C’era là, sul monte, una numerosa mandria di porci al pascolo. E lo scongiurarono: «Mandaci da quei porci, perché entriamo in essi». Glielo permise. E gli spiriti impuri, dopo essere usciti, entrarono nei porci e la mandria si precipitò giù dalla rupe nel mare; erano circa duemila e affogarono nel mare.
I loro mandriani allora fuggirono, portarono la notizia nella città e nelle campagne e la gente venne a vedere che cosa fosse accaduto. Giunsero da Gesù, videro l’indemoniato seduto, vestito e sano di mente, lui che era stato posseduto dalla Legione, ed ebbero paura. Quelli che avevano visto, spiegarono loro che cosa era accaduto all’indemoniato e il fatto dei porci. Ed essi si misero a pregarlo di andarsene dal loro territorio.

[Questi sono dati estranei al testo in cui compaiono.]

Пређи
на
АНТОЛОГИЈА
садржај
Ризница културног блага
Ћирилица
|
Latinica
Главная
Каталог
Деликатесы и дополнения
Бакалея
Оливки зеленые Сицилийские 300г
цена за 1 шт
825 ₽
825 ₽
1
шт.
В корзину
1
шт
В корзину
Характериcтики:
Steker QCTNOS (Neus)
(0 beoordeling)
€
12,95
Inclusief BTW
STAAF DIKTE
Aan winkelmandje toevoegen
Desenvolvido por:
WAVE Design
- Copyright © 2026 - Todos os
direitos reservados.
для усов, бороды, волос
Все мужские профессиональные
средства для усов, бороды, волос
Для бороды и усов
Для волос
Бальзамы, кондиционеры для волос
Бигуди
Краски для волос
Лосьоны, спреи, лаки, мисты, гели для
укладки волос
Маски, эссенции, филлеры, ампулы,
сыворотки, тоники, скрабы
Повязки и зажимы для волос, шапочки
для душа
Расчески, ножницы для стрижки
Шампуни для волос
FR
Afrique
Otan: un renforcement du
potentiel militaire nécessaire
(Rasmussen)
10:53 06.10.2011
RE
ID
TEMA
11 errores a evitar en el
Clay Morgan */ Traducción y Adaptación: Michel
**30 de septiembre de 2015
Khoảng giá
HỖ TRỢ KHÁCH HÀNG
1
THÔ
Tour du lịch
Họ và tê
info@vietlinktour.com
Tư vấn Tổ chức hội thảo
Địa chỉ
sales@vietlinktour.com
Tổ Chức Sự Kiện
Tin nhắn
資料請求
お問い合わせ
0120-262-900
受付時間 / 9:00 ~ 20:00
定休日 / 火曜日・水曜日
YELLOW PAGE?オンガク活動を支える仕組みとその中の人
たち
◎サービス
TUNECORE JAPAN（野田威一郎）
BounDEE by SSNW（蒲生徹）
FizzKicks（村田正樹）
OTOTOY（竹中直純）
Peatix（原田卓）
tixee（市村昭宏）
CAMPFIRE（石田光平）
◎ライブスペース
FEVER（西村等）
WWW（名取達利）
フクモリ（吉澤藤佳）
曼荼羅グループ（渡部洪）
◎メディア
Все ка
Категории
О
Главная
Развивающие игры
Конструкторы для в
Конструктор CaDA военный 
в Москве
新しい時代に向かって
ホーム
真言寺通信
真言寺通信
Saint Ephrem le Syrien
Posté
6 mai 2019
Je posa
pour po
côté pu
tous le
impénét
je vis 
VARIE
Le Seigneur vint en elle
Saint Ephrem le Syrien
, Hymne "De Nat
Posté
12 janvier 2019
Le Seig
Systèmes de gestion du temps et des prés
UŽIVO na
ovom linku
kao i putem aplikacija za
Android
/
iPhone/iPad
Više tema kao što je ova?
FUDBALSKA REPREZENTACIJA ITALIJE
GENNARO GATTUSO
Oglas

Mentre risaliva nella barca, colui che era stato indemoniato lo supplicava di poter restare con lui. Non glielo permise, ma gli disse: «Va’ nella tua casa, dai tuoi, annuncia loro ciò che il Signore ti ha fatto e la misericordia che ha avuto per te». Egli se ne andò e si mise a proclamare per la Decàpoli quello che Gesù aveva fatto per lui e tutti erano meravigliati.
 
Parola del Signore.
 
Angelico Poppi (I Quattro Vangeli): v. 1 È un versetto di transizione da un racconto all’altro. L’espressione «all’altra riva» (eis to péran) ricorre spesso come aggancio in Mc (4,35; 5,1.21; 6,45; 8,31). La città di Gerasa distava circa 55 km dal lago di Galilea; anche Gadara nominata da Mt sorgeva a 10 km circa. E attendibile la variante suggerita da Origene, «la regione dei gergeseni». Gergesa (attuale El-Kursi) era ubicata sulla sponda orientale del lago, vicino a un dirupo di una trentina di metri sullo specchio dell’acqua. Probabilmente Gergesa a fu sostituita con Gerasa, una delle città più importanti della Decapoli, per sottolineare il significato missionario dell’episodio (cf. Gnilka, pp. 273-274).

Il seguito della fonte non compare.